最終意見陳述で「一生涯をかけて償う」

次に検察官から被告人に質問があった。

検察官 メールアドレスを欲しがっている会社はたくさんあるので金になると思ってやったのか。

被告人 はい。

検察官 (情報が流出した結果)迷惑メールを送られた人は、アドレスを変更したりしなければならない。面倒な作業だとは思わないか。

被告人 (ITに慣れた人以外の)普通の人にとっては面倒だと思います。

検察官 事件の重大性は分かっているのか。

被告人 重大性は分かっています。

検察官 就職のあてはあるのか?

被告人 現在はなく、勉強するしかないです。アルバイトはできるのでそれで弁済していきたい。

この後、検察官による論告求刑が行われた。

検察官は「公訴事実も証明された。情状面でも、成功報酬目的で行ったものであり、酌量の余地はない。インターネットカフェを利用して犯行を行うなど、計画性もあり悪質。IT関連企業に勤める者がこのような犯行を行ったことは許されない」とし、懲役6カ月を求刑した。
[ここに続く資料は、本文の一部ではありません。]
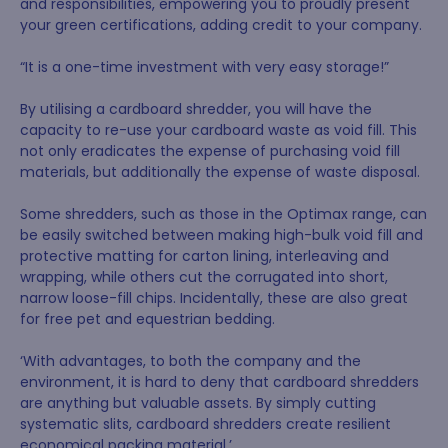
and responsibilities, empowering you to proudly present
your green certifications, adding credit to your company.
“It is a one-time investment with very easy storage!”
By utilising a cardboard shredder, you will have the
capacity to re-use your cardboard waste as void fill. This
not only eradicates the expense of purchasing void fill
materials, but additionally the expense of waste disposal.
Some shredders, such as those in the Optimax range, can
be easily switched between making high-bulk void fill and
protective matting for carton lining, interleaving and
wrapping, while others cut the corrugated into short,
narrow loose-fill chips. Incidentally, these are also great
for free pet and equestrian bedding.
‘With advantages, to both the company and the
environment, it is hard to deny that cardboard shredders
are anything but valuable assets. By simply cutting
systematic slits, cardboard shredders create resilient
economical packing material.’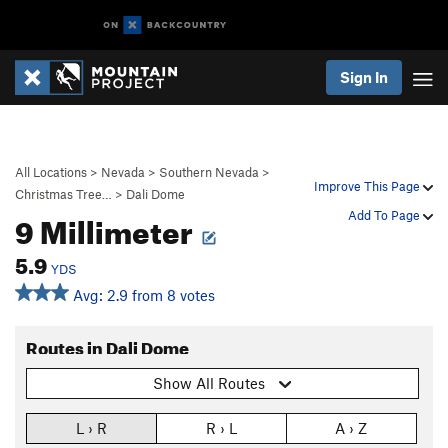
Sign In
All Locations
>
Nevada
>
Southern Nevada
>
Improve This Page
Christmas Tree…
>
Dali Dome
9 Millimeter
Add To Page
5.9
YDS
Avg: 2.9 from 8 votes
Routes in Dali Dome
Show All Routes
L › R
R › L
A › Z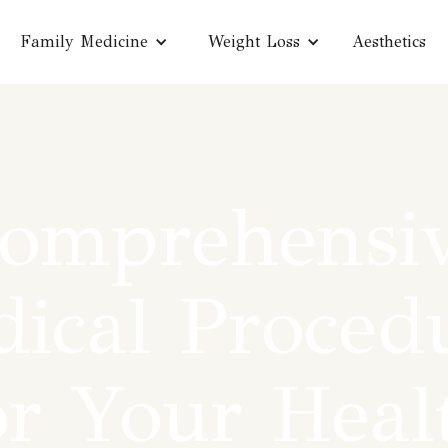
Family Medicine
Weight Loss
Aesthetics
omprehensi
ical Proced
or Your Heal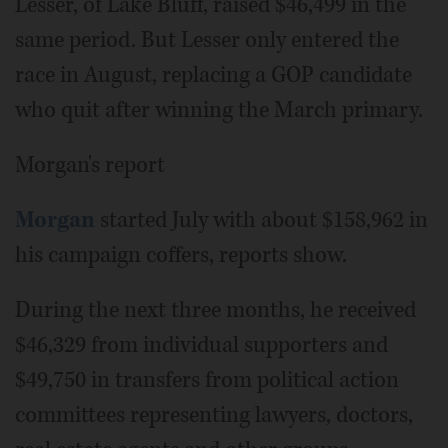
Lesser, of Lake Bluff, raised $46,499 in the
same period. But Lesser only entered the
race in August, replacing a GOP candidate
who quit after winning the March primary.
Morgan's report
Morgan
started July with about $158,962 in
his campaign coffers, reports show.
During the next three months, he received
$46,329 from individual supporters and
$49,750 in transfers from political action
committees representing lawyers, doctors,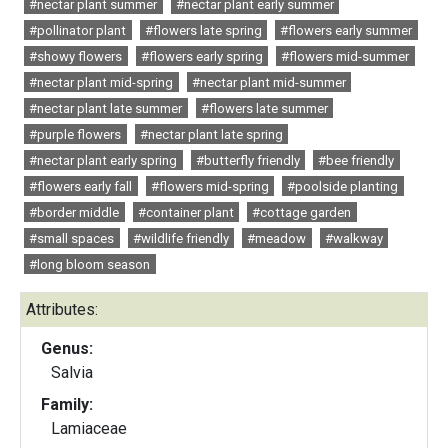
#nectar plant summer
#nectar plant early summer
#pollinator plant
#flowers late spring
#flowers early summer
#showy flowers
#flowers early spring
#flowers mid-summer
#nectar plant mid-spring
#nectar plant mid-summer
#nectar plant late summer
#flowers late summer
#purple flowers
#nectar plant late spring
#nectar plant early spring
#butterfly friendly
#bee friendly
#flowers early fall
#flowers mid-spring
#poolside planting
#border middle
#container plant
#cottage garden
#small spaces
#wildlife friendly
#meadow
#walkway
#long bloom season
Attributes:
Genus:
Salvia
Family:
Lamiaceae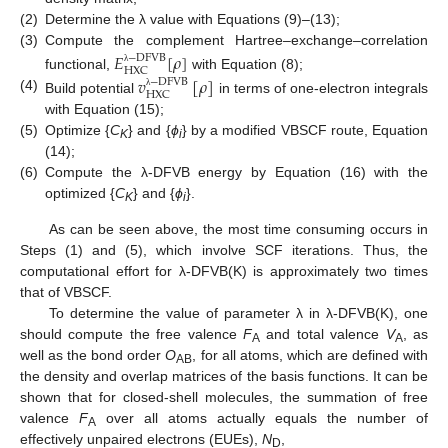
(2)
Determine the λ value with Equations (9)–(13);
(3)
Compute the complement Hartree–exchange–correlation
𝐸
[
𝜌
]
−
D
F
V
B
H
X
C
λ
functional,
with Equation (8);
𝑣
[
𝜌
]
−
D
F
V
B
H
X
C
λ
(4)
Build potential
in terms of one-electron integrals
with Equation (15);
(5)
Optimize {
C
} and {
ϕ
} by a modified VBSCF route, Equation
K
i
(14);
(6)
Compute the λ-DFVB energy by Equation (16) with the
optimized {
C
} and {
ϕ
}.
K
i
As can be seen above, the most time consuming occurs in
Steps (1) and (5), which involve SCF iterations. Thus, the
computational effort for λ-DFVB(K) is approximately two times
that of VBSCF.
To determine the value of parameter λ in λ-DFVB(K), one
should compute the free valence
F
and total valence
V
, as
A
A
well as the bond order
O
, for all atoms, which are defined with
AB
the density and overlap matrices of the basis functions. It can be
shown that for closed-shell molecules, the summation of free
valence
F
over all atoms actually equals the number of
A
effectively unpaired electrons (EUEs),
N
,
D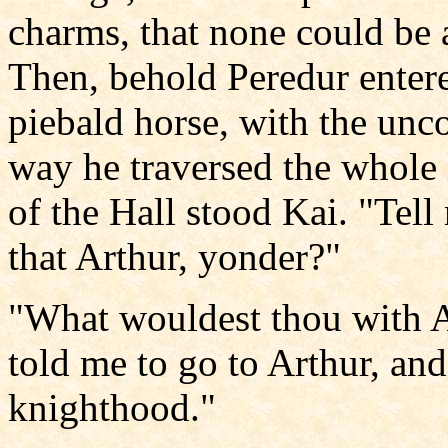
charms, that none could be 
Then, behold Peredur enter
piebald horse, with the unco
way he traversed the whole l
of the Hall stood Kai. "Tell 
that Arthur, yonder?"
"What wouldest thou with 
told me to go to Arthur, and
knighthood."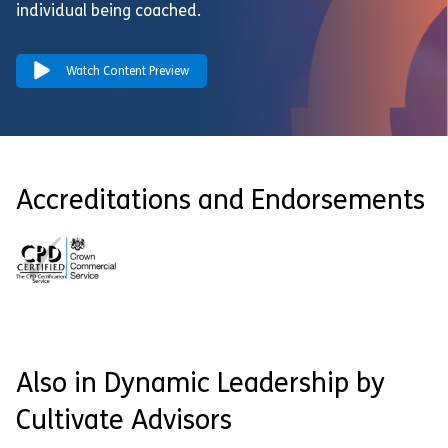
individual being coached.
Watch Content Preview
Accreditations and Endorsements
Also in Dynamic Leadership by
Cultivate Advisors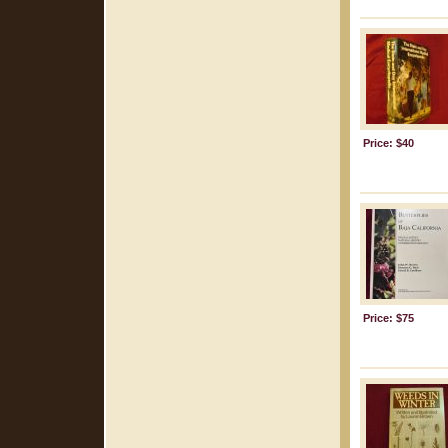
Price: $40
Price: $75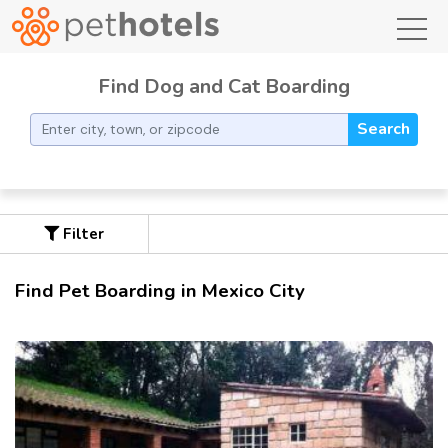
toggl
Find Dog and Cat Boarding
Search
Filter
Find Pet Boarding in Mexico City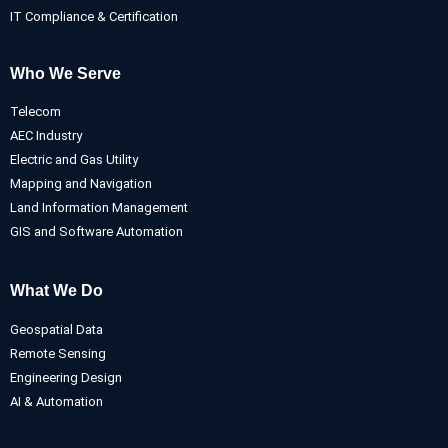
IT Compliance & Certification
Who We Serve
Telecom
AEC Industry
Electric and Gas Utility
Mapping and Navigation
Land Information Management
GIS and Software Automation
What We Do
Geospatial Data
Remote Sensing
Engineering Design
AI & Automation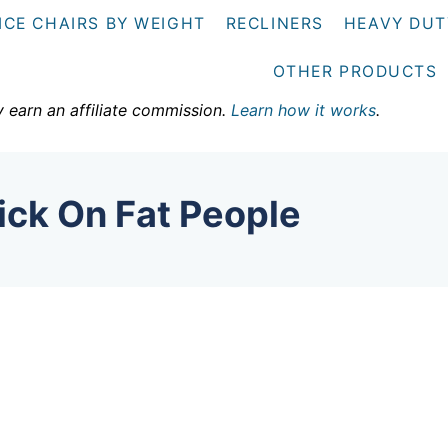
ICE CHAIRS BY WEIGHT
RECLINERS
HEAVY DUT
OTHER PRODUCTS
y earn an affiliate commission.
Learn how it works
.
ick On Fat People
これに対し弁護人は、「今回流出した情報はメールアドレス以外にリアルなものではなく、バーチャルなもの。証券会社や病院の情報などとは質が違う。対価も得ていない。全国で報道されるなど社会的制裁も受けており、IT業界からは永久追放され、大学時代以来これまで得てきた知識も生かせない。次回の判決では、被告の社会での更生に資する判決を望む」と情状酌量を求めた。

被告人は最終意見陳述で、「自分がやってしまった軽率な行動でIT業界の信頼性も損ねてしまい猛省している。一生涯をかけて償うつもりです」と述べた。

公判は1時間にわたって行われ、結審した。